Hello, I have 2 VCFs resulting from different imputation (same tool but using different sources for reference genomes); while one of the imputed files generally has higher imputation accuracy, it fails to impute a large number of SNPs while the second one includes these variants with variable imputation score (some are very confidently imputed) so I want to add those (and add from the 2nd file instances where imputation score is higher than in the first file).
the objective: is to combine both together ending in one imputed VCF file with high scores (so if a snp is imputed in both; to only include the higher score imputed line from the corresponding VCF)
Is there a tool that can do that? concatenate both files (there will be overlap), then filter out the repeated snps of lower imputation score? something from vcftools or bcftools?

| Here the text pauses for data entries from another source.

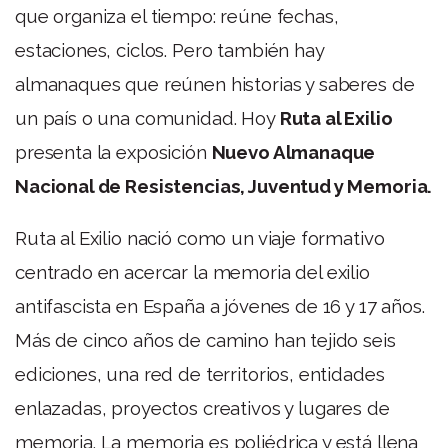
que organiza el tiempo: reúne fechas,
estaciones, ciclos. Pero también hay
almanaques que reúnen historias y saberes de
un país o una comunidad. Hoy
Ruta al Exilio
presenta la exposición
Nuevo Almanaque
Nacional de Resistencias, Juventud y Memoria.
Ruta al Exilio nació como un viaje formativo
centrado en acercar la memoria del exilio
antifascista en España a jóvenes de 16 y 17 años.
Más de cinco años de camino han tejido seis
ediciones, una red de territorios, entidades
enlazadas, proyectos creativos y lugares de
memoria. La memoria es poliédrica y está llena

I thought of this below; but don't know how to complete it
- bcftools concat -Oz -o concatenated.vcf imputedfile1.vcf.gz imputedfile2.vcf.gz
- bcftools sort -Oz concatenated.vcf.gz -o sorted_concatenatd.vcf.gz
- I don't want to use this approach for filtering based on hard cutoffs, but to filter out the lower of same imputed variants from both files and keep the higher bcftools view -i 'INFO/DR2>=0.8' sorted_concatenated.vcf.gz > sorted_concatenatedDR20.8.vcf
- so I'm thinking of: zgrep -v "#" sorted_concatenated.vcf.gz | awk '{if (!seen[$1,$2,$3,$4,$5]++)print $0}' > uniquelines.vcf
what this does is check in the concatenated file (which does have some variant overlap 'same variant written twice but with different imputation score as it was imputed differently', but it only allows writing of the first instance of this line (when the same first 5 cols are previously written -chr,pos,ID,alt,ref-, it won't write that line). but i want to add a condition that when those first five columns are previously seen, do a different awk within the INFO column, read the DR2 'imputation score' value and keep only the line with the higher DR2 value. but I'm not sure how to do that. Would appreciate your help; I also feel that would be much slower/inefficient than using a tool for filteration like filtering by INFO score by bcftools but i'm not sure how to specify by INFO score write the higher of more than one same entry.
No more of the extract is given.